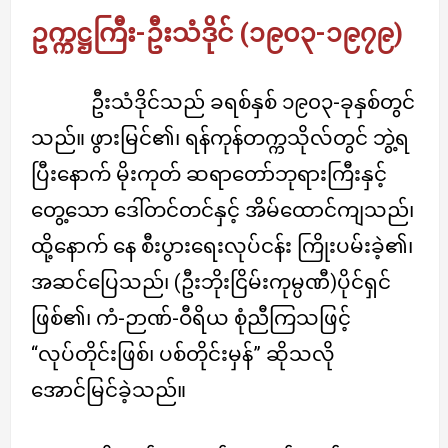
ဥက္ကဋ္ဌကြီး-ဦးသံဒိုင် (၁၉၀၃-၁၉၇၉)
ဦးသံဒိုင်သည် ခရစ်နှစ် ၁၉၀၃-ခုနှစ်တွင်
သည်။ ဖွားမြင်၏၊ ရန်ကုန်တက္ကသိုလ်တွင် ဘွဲ့ရ
ပြီးနောက် မိုးကုတ် ဆရာတော်ဘုရားကြီးနှင့်
တွေ့သော ဒေါ်တင်တင်နှင့် အိမ်ထောင်ကျသည်၊
ထို့နောက် နေ စီးပွားရေးလုပ်ငန်း ကြိုးပမ်းခဲ့၏၊
အဆင်ပြေသည်၊ (ဦးဘိုးငြိမ်းကုမ္ပဏီ)ပိုင်ရှင်
ဖြစ်၏၊ ကံ-ဉာဏ်-ဝီရိယ စုံညီကြသဖြင့်
“လုပ်တိုင်းဖြစ်၊ ပစ်တိုင်းမှန်” ဆိုသလို
အောင်မြင်ခဲ့သည်။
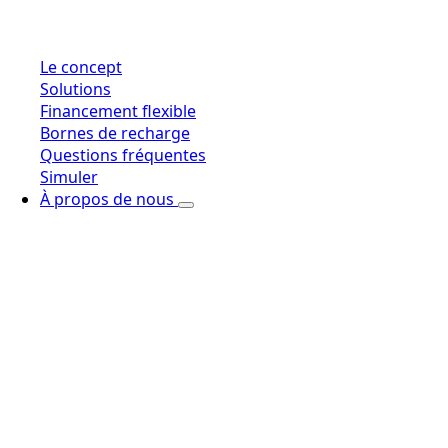
Le concept
Solutions
Financement flexible
Bornes de recharge
Questions fréquentes
Simuler
À propos de nous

# YOUR ASSIGNMENT
Produce an exact reprint of the entries, dropping the images.

# RESULT FOR THIS EXERCISE
ဥက္ကဋ္ဌကြီး-ဦးသံဒိုင် (၁၉၀၃-၁၉၇၉)
ဦးသံဒိုင်သည် ခရစ်နှစ် ၁၉၀၃-ခုနှစ်တွင်
သည်။ ဖွားမြင်၏၊ ရန်ကုန်တက္ကသိုလ်တွင် ဘွဲ့ရ
ပြီးနောက် မိုးကုတ် ဆရာတော်ဘုရားကြီးနှင့်
တွေ့သော ဒေါ်တင်တင်နှင့် အိမ်ထောင်ကျသည်၊
ထို့နောက် နေ စီးပွားရေးလုပ်ငန်း ကြိုးပမ်းခဲ့၏၊
အဆင်ပြေသည်၊ (ဦးဘိုးငြိမ်းကုမ္ပဏီ)ပိုင်ရှင်
ဖြစ်၏၊ ကံ-ဉာဏ်-ဝီရိယ စုံညီကြသဖြင့်
“လုပ်တိုင်းဖြစ်၊ ပစ်တိုင်းမှန်” ဆိုသလို
အောင်မြင်ခဲ့သည်။
Le concept
Solutions
Financement flexible
Bornes de recharge
Questions fréquentes
Simuler
À propos de nous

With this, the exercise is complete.